Ужель мне точно тридцать лет?
Он тотчас возразил: «Нет, нет! У меня сказано: Ужель мне скоро тридцать лет? Я жду этого рокового термина, а теперь еще не прощаюсь с юностью». Надобно заметить, что до рокового термина оставалось несколько месяцев! Кажется, в этот же раз я сказал, что в сочинениях его встречается иногда такая искренняя веселость, какой нет ни в одном из наших поэтов. Он отвечал, что в основании характер его – грустный, меланхолический, и если иногда он бывает в веселом расположении, то редко и недолго. Мне кажется и теперь, что он ошибался, так определяя свой характер. Ни один глубокочувствующий человек не может быть всегда веселым и гораздо чаще бывает грустен. Однако человек, не умерший душою, приходит и в светлое, веселое расположение. Пушкин, как пламенный лирический поэт, был способен увлекаться всеми сильными ощущениями, и, когда предавался веселости, то предавался ей, как неспособны к тому другие. В доказательство можно указать на многие стихотворения Пушкина из всех эпох его жизни. Человек грустного, меланхолического характера не был бы способен к тому.

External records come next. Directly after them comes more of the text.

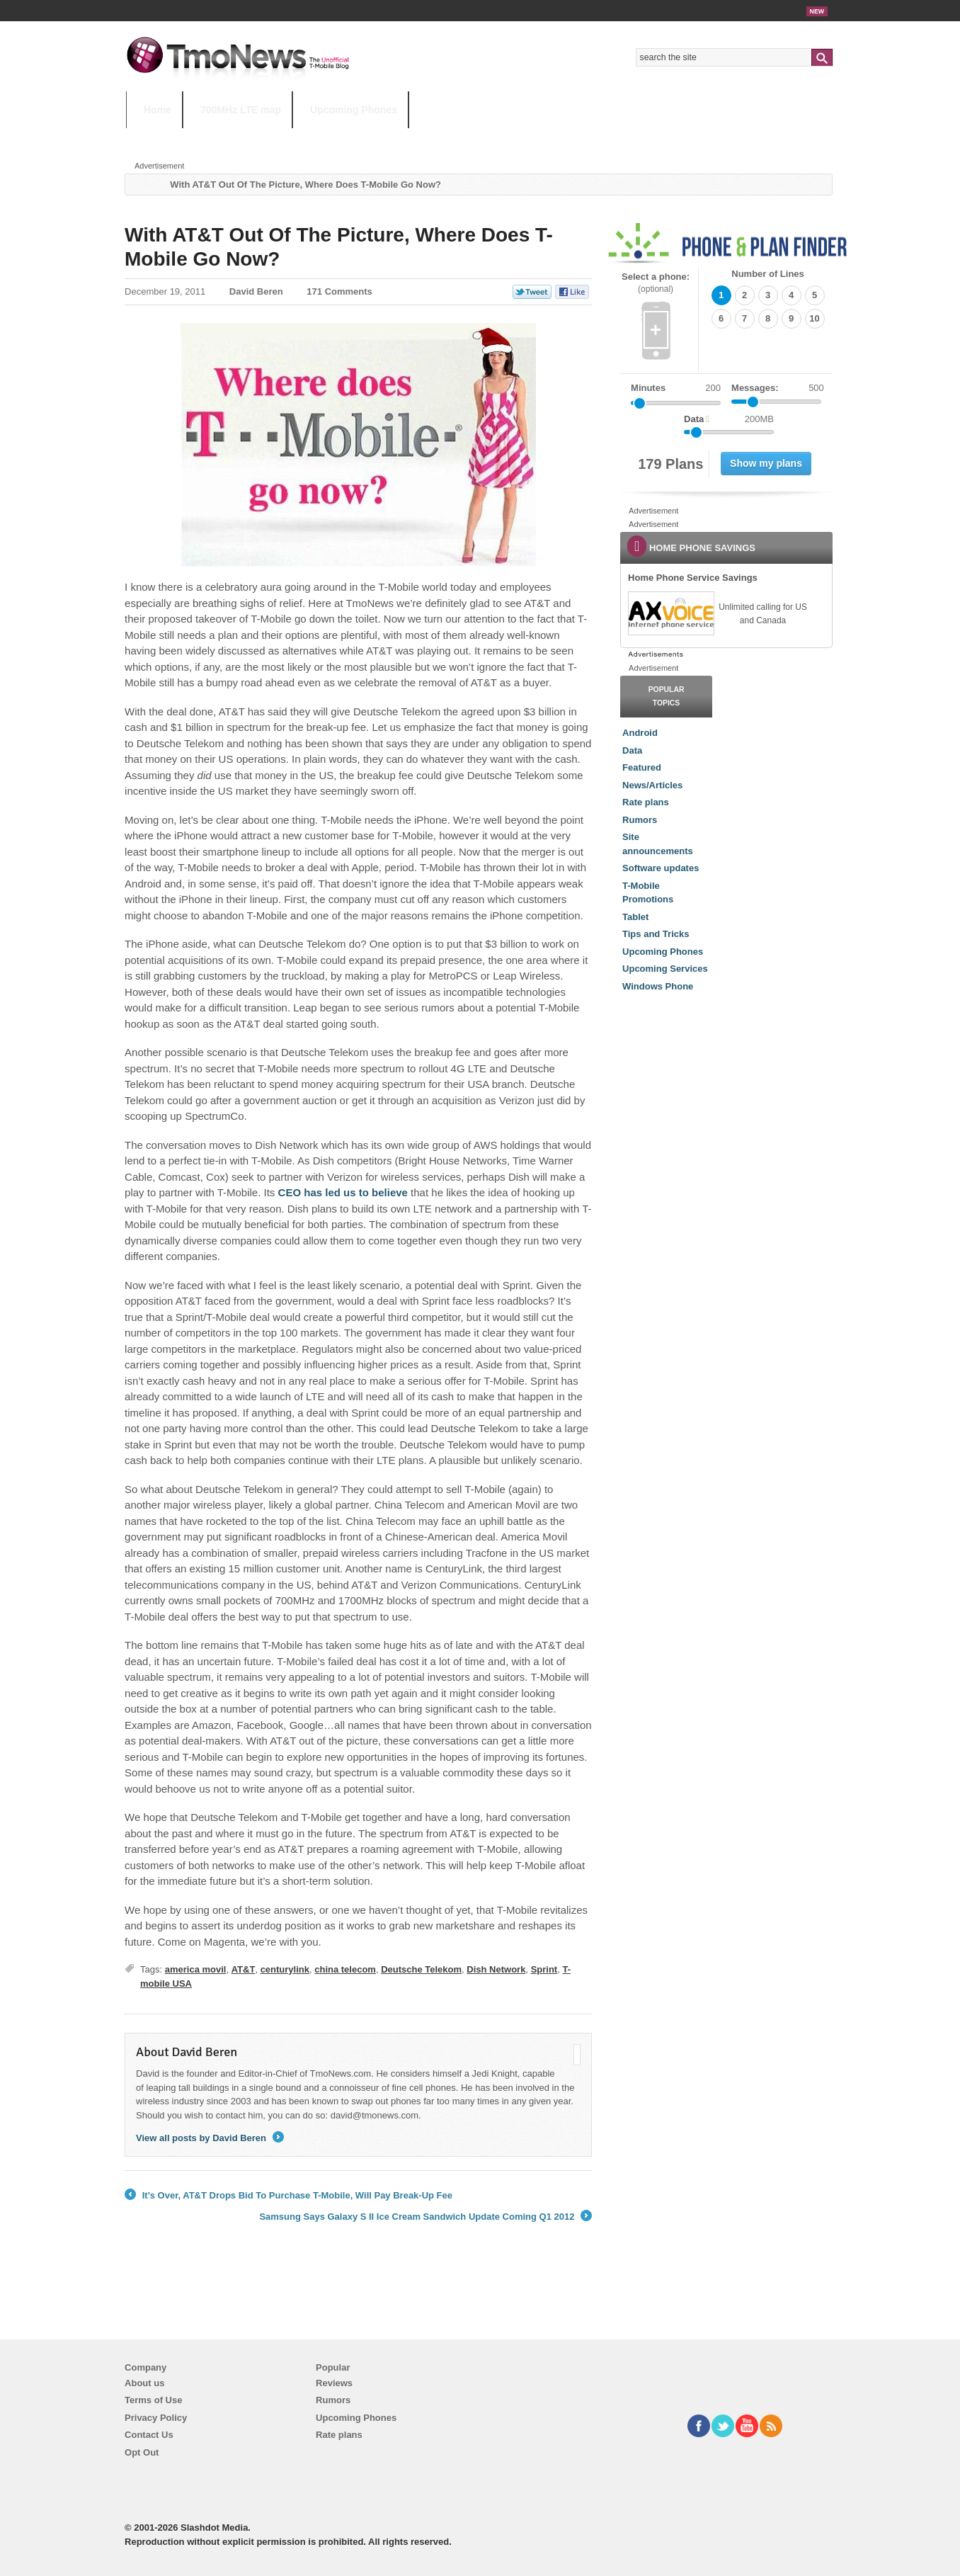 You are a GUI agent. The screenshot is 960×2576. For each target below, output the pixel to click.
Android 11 (373, 138)
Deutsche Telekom (421, 1969)
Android (640, 732)
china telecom (345, 1969)
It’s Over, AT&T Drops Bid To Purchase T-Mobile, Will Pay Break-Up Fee (288, 2196)
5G (224, 138)
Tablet (635, 917)
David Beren (256, 291)
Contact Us (149, 2434)
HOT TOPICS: (161, 138)
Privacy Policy (156, 2417)
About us (144, 2383)
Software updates (660, 868)
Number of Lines (767, 273)
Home (157, 109)
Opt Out (142, 2452)
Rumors (639, 820)
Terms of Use (153, 2400)
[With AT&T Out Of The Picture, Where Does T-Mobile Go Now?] (358, 445)
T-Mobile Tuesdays (475, 138)
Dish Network (496, 1969)
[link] (670, 613)
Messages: (777, 388)
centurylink (285, 1969)
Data (632, 750)
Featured (641, 767)
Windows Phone (657, 986)
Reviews (334, 2383)
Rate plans (645, 802)
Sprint (544, 1969)
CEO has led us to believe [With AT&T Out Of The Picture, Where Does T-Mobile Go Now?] (341, 1192)
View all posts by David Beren (210, 2138)
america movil (196, 1969)
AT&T (244, 1969)
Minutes (648, 387)
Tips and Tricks (655, 934)
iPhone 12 (290, 138)
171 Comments (339, 291)
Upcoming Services (665, 968)
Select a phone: (656, 283)
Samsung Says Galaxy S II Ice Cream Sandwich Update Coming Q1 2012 (425, 2217)
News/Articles (652, 785)
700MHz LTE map (240, 109)
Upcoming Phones (353, 109)
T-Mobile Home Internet (604, 138) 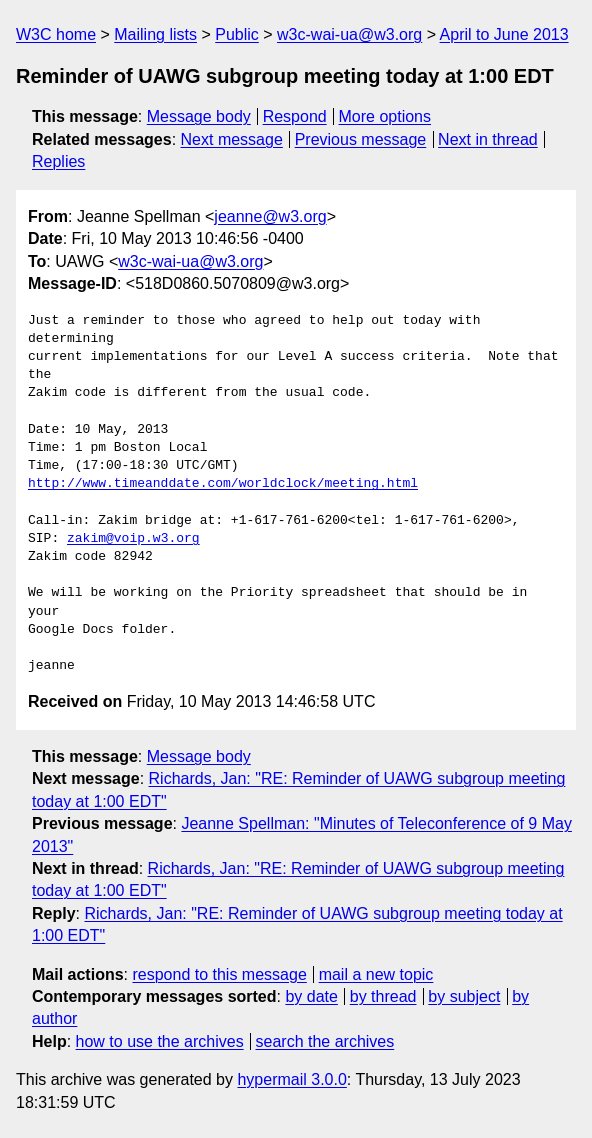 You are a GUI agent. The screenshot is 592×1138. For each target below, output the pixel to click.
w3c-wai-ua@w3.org (349, 34)
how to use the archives (160, 1041)
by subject (464, 996)
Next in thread (488, 139)
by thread (383, 996)
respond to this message (219, 974)
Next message (232, 139)
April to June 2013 (504, 34)
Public (237, 34)
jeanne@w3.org (270, 216)
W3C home (56, 34)
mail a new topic (376, 974)
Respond (295, 116)
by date (311, 996)
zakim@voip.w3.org (133, 539)
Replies (58, 161)
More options (385, 116)
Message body (199, 116)
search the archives (325, 1041)
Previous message (361, 139)
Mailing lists (155, 34)
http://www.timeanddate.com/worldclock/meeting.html (223, 484)
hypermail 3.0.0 (291, 1079) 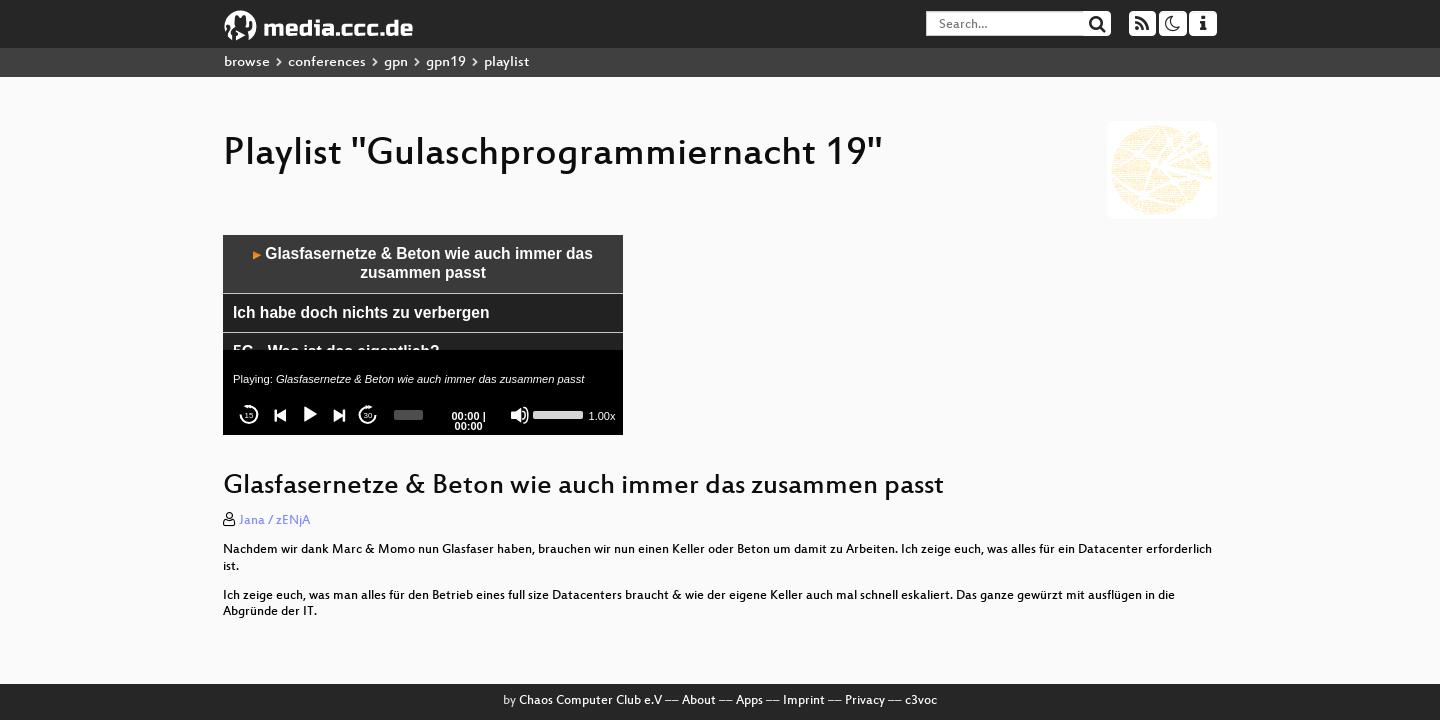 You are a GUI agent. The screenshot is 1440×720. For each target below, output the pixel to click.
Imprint (804, 701)
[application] (423, 335)
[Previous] (281, 415)
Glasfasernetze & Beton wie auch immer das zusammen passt (423, 263)
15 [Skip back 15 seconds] (249, 415)
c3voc (921, 701)
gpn (396, 62)
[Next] (339, 415)
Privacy (865, 701)
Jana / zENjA (274, 521)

Однажды я был у него вместе с Пав. Петр. Свиньиным. Пушкин, как увидел я из разговора, сердился на Свиньина за то, что очень неловко и некстати тот вздумал где-то на бале рекомендовать его славной тогда своей красотой и любезностью девице Л. Нельзя было оскорбить Пушкина более, как рекомендуя его знаменитым поэтом; а Свиньин сделал эту глупость. За то поэт и отплатил ему, как я был свидетелем, очень зло. Кроме того, что он горячо выговаривал ему и просил вперед не принимать труда знакомить его с кем бы то ни было, Пушкин, поуспокоившись, навел разговор на приключения Свиньина в Бессарабии, где тот был с важным поручением от правительства, но поступал так, что его удалили от всяких занятий по службе, Пушкин стал расспрашивать его об этом очень ловко и смело, так что несчастный Свиньин вертелся, как береста на огне. – «С чего же взяли, – спрашивал он у него, – что будто вы въезжали в Яссы с торжественною процессиею, верхом, с многочисленною свитой, и внушили такое почтение молдавским и валахским боярам, что они поднесли вам сто тысяч серебряных рублей?» – «Сказки, милый Александр Сергеевич, сказки! Ну, стоит ли повторять такой вздор!» – «Ну, а ведь вам подарили шубы?» – спрашивал опять Пушкин и такими вопросами преследовал Свиньина довольно долго, представляя себя любопытствующим, тогда как знал, что речь о бессарабских приключениях была для Свиньина – нож острый!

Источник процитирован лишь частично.